Been
getting used to a new neighborhood in recent months. Part of that
has involved getting directions from a few folks that I’m not
used to receiving directions from. It’s been a learning experience.
Out
on the road several weeks ago, I asked a friend whether I needed
to turn up ahead. Her response?
“Head
north.”
North?
North?
What?
North?
I
had asked a question with three acceptable responses. Right, left,
or continue straight. Not one of them nor anything along the road—and
she agrees with this, because I deliberately and specifically
asked her—had any visible labels that said north.
As
we discussed it, her defense was that I should know the direction
I’m moving. Saving you the back and forth, I’ll say that I earned
a very reluctantly begrudgingly awarded victory in the argument
by asking her what direction she preferred driving on the designated
north and south of Interstate 95 in Connecticut. (Which despite
being labeled as north and south to remain consistent with the
full run along the coast of the United States, actually runs east
and west for arguably the entirety of its roughly 112 miles in
the state.)
Now,
I said I won the debate from her in “reluctantly begrudgingly”
fashion. It remained such a victory until about two weeks ago,
on a recent trip. A trip where we were trying to head south, using
a road that had us moving along its south-bound lanes, and the
setting sun was spending a ridiculous amount of time directly
in front of us. And, when it wasn’t in front of us, it was joyfully
swaying equally off to the right and off to the left of the road.
Now,
obviously, the culprit of an explanation in this story is the
curving of the highway. Slight bend here. Slight bend there. The
setting sun completes a run from the window on one side across
the windshield to position itself in the window on the opposite
side, though you are still officially driving the road headed
south.
Despite
the title, however, I’m not here to discuss when west becomes
east with you.
I’m
here to discuss oddities of the road.
And
I’m here to discuss it because of the paper towels in restrooms.
(Sort
of.)
Road
trip. Pulled into a rest area, with the intention of using the
facilities and maybe getting a coffee or snack for myself and
the others in the car. In the restroom, there were no paper towels,
just air dryers. All around the dryers, things were a wet mess.
And that wet mess part should be capitalized and italicized, and
probably bold the font as well. (You could have gone puddle stomping
near the air dryer. (And while I love the occasional runabout
outside to puddle stomp, I would not advise it in these conditions
at all.))
As
I made my way into the main area of the rest stop, gazing around
for napkin dispensers, it occurred to me that I was essentially
going to use the paper towels that had been removed from the restroom.

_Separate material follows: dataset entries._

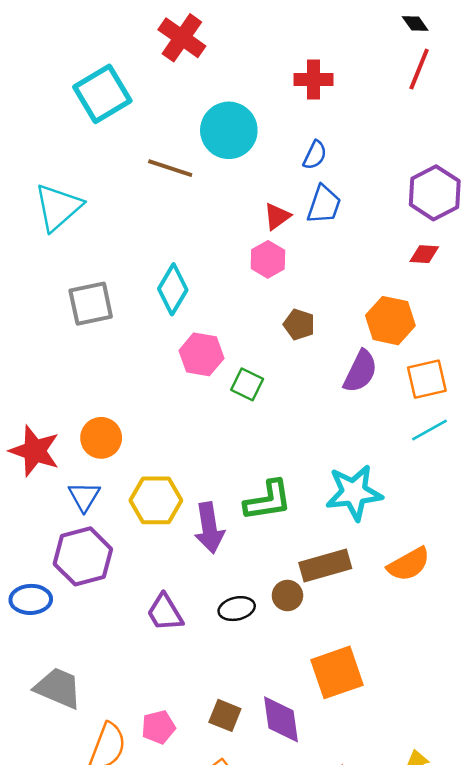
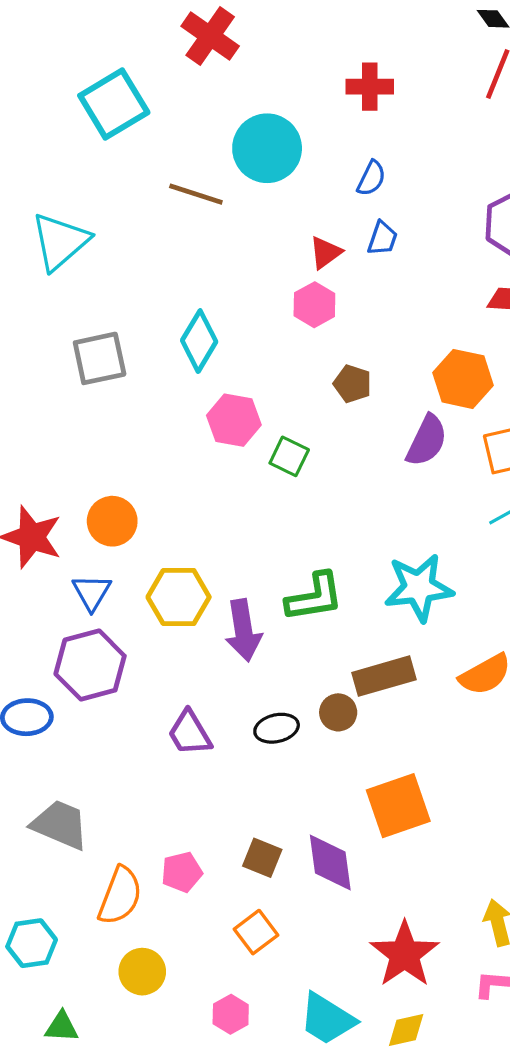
blue trapezoid: (324, 205) -> (382, 238), size x0.7

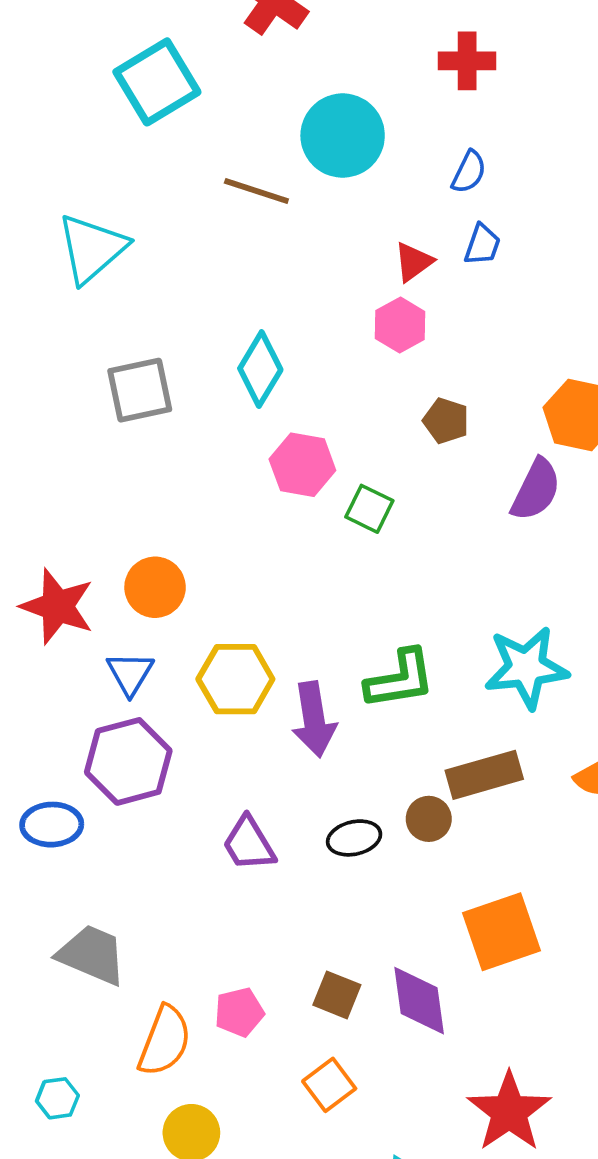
cyan hexagon: (32, 943) -> (57, 1098), size x0.7

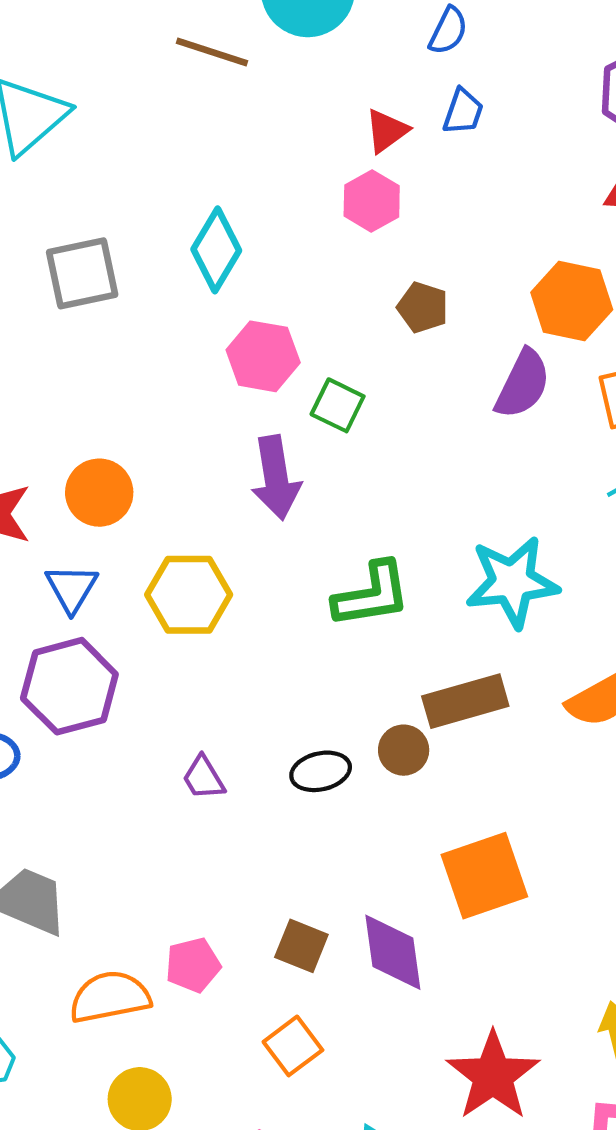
purple arrow: (314, 719) -> (276, 478), moved
purple trapezoid: (249, 844) -> (204, 778), size x0.7
orange semicircle: (165, 1041) -> (110, 997), turned -122

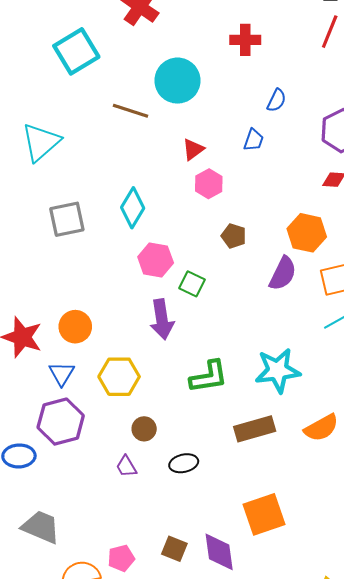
blue semicircle: (448, 31) -> (277, 100), moved
red triangle: (387, 131) -> (193, 149), moved
brown circle: (404, 750) -> (144, 429), moved

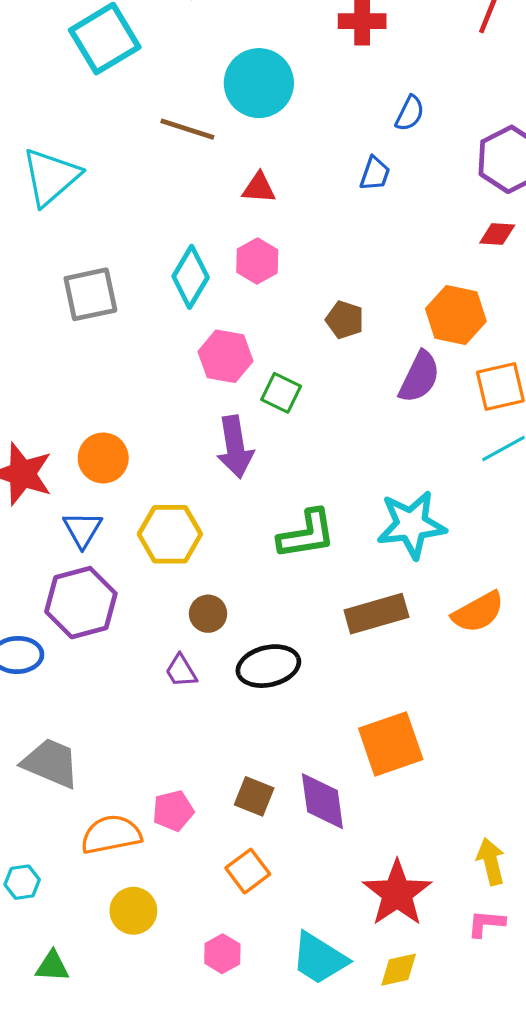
red triangle: (193, 149) -> (259, 188), moved, turned 40
pink hexagon: (209, 184) -> (257, 261), moved
black ellipse: (184, 463) -> (268, 666), size x1.4

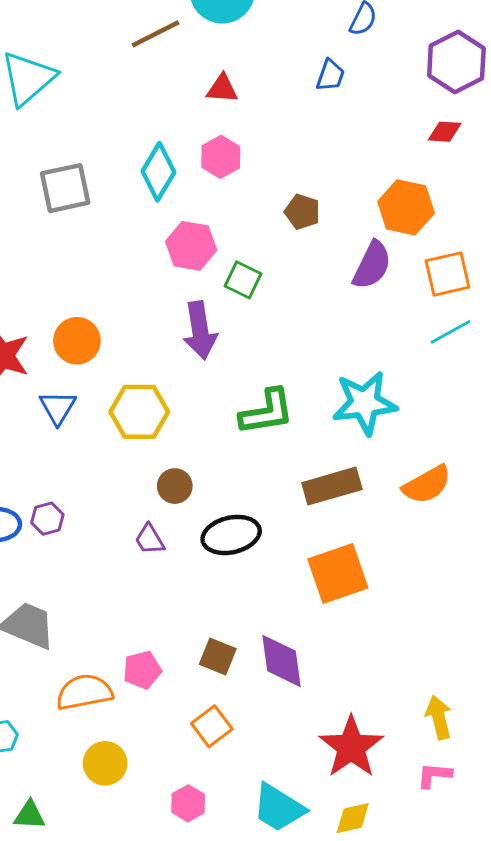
brown line: (187, 129) -> (156, 34), turned -45
purple hexagon: (81, 603) -> (47, 519), moved, size x0.5
orange square: (391, 744) -> (338, 574), moved

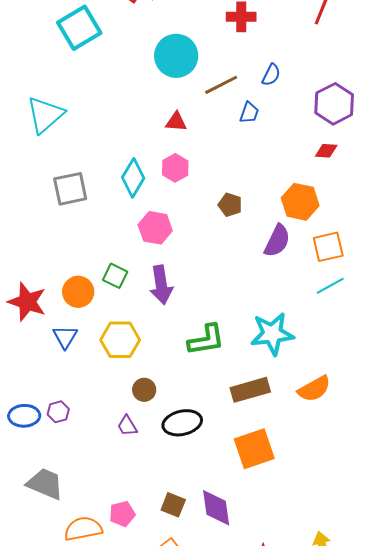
brown line: (156, 34) -> (221, 85), moved
green square: (243, 280) -> (115, 276), moved

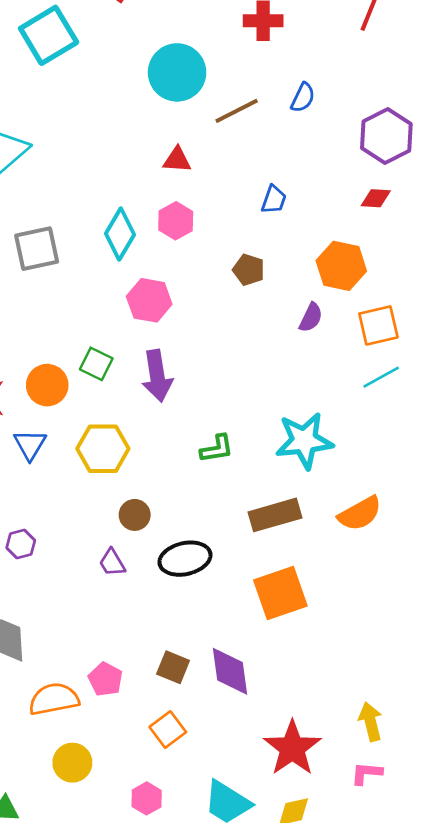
blue trapezoid: (249, 113) -> (274, 200), moved
purple semicircle: (277, 241) -> (311, 318), size x0.7
green L-shape: (206, 340) -> (217, 449), size x0.7
pink pentagon: (122, 514) -> (105, 679), turned -30

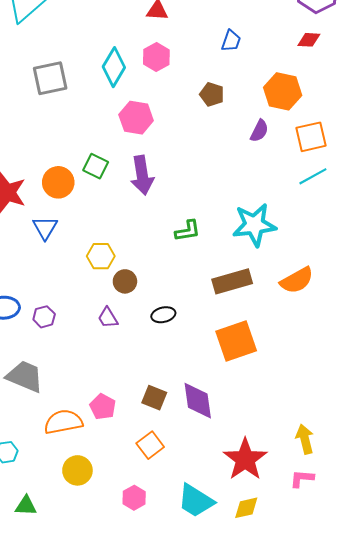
yellow hexagon: (103, 449) -> (101, 256), moved, size x0.7
purple hexagon: (21, 544) -> (44, 317), moved
black ellipse: (185, 559) -> (163, 315), size x0.6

Not literally. But substitute paper napkins to dry hands for paper
towels to dry hands and we arrive in a similar position.
What
set me over the top was a urinal in the row of urinals.
It
had been running.
A
constant state of the flushing process. Was running before I walked
in. Was running after I walked out. Efficiently wasting water.
It’s
odd to me that the same groups that think they’re saving money
by not stocking paper towels would find themselves (or other rest
area occupants) losing it on paper napkins used as an alternative.
The air dryer to be kind to the environment is a useless disarray,
just a few feet from the urinal that is decidedly unkind to the
environment.
We
had been driving all night as we left the rest area. I had some
time with my thoughts, trying to make sense out of something far
from common, as the sun rose off to the west.